Courtesy of Vicki Stadelman

David Stadelman checking the Orion capsule test mockup at the Johnson Space Center in Houston. Artemis I is uncrewed, but astronauts are already training in the module for future Artemis flights, which will carry crews.

David Stadelman, a Castro Valley native and 2002 graduate of Castro Valley High School, stands in June with the Orion spaceship he helped build. Blasting off from Florida on November 16, it orbited the moon for 6 days before returning to Earth on Dec. 11.

Americans cheered as the Orion space capsule splashed down in the Pacific on December 11 after orbiting the moon, but they probably didn’t know that a Castro Valley native played a key role in the Artemis Project that sent it there. 

David Stadelman is a project engineer at the Lockheed-Martin Project Management Team that builds Orion for the moon-orbit project. Artemis I is uncrewed, but future Artemis missions will have crews that will orbit the moon and eventually return humans there after 50 years away. 

“It’s exciting to be a part of this.

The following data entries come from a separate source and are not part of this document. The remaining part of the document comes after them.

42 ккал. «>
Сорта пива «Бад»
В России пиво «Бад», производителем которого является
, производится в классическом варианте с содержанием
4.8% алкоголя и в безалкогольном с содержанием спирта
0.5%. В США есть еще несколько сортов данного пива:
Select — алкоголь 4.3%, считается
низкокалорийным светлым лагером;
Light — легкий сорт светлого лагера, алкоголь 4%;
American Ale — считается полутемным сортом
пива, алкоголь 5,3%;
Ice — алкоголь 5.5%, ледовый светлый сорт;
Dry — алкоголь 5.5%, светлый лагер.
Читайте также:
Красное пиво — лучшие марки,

I really enjoy working on something that will be in the history books,” he said.

Stadelman graduated from Castro Valley High School in 2002. He studied mechanical engineering at Brigham Young University in Salt Lake City for a year but left to go on a two-year mission for his church to Brazil. 

“That international experience helped me later in my career when I was negotiating in Italy, say, about their part in space missions,” Stadelman continued. 

He came back and switched his major to business, graduating in 2009. He started out managing government buildings for the federal General Services Administration, but his negotiating skills led him to Lockheed Martin.

There, he’s led negotiations with business partners, both private and governmental, around the world. Currently, with Lockheed Martin as the prime contractor for Artemis, his team handles changes NASA needs to make in components produced by some 50 subcontractors.

NASA says it doesn’t plan to stop with Artemis I. They plan Artemis II, with a crew looping around the moon, for 2024 and Artemis III, which will return astronauts to the moon’s surface in 2025 or a bit later.  

Artemis III will also put a space station, called Gateway, in orbit around the moon to use for later lunar missions, the agency said.  

Lockheed-Martin and Stadelman already have their part of those plans well underway. He’s already been in negotiations with NASA over Lockheed Martin’s role in Artemis V, VI, and beyond. 

“The Nov 15th launch felt like kind of a family affair, as Dave (with an in-person vantage) texting photos and comments to us in Castro Valley and to his brother, Stan Jr, in Livermore,” said his mother Vicki Stadelman. She still lives with her husband Stan Sr. in the house her sons grew up in.

“The excitement of this historic space mission was cranked up a notch when we realize that our own son contributed to its success,” Vicki said.  “My husband says, ‘Both boys continue to surprise us and make us proud!’” 

An FBI agent investigating David for his first security clearance had once asked Vicki to describe her son in one word.

“Wonderful,” she replied.

The agent closed his book, thanked her, and left. Vicki said she knew David had gotten his clearance.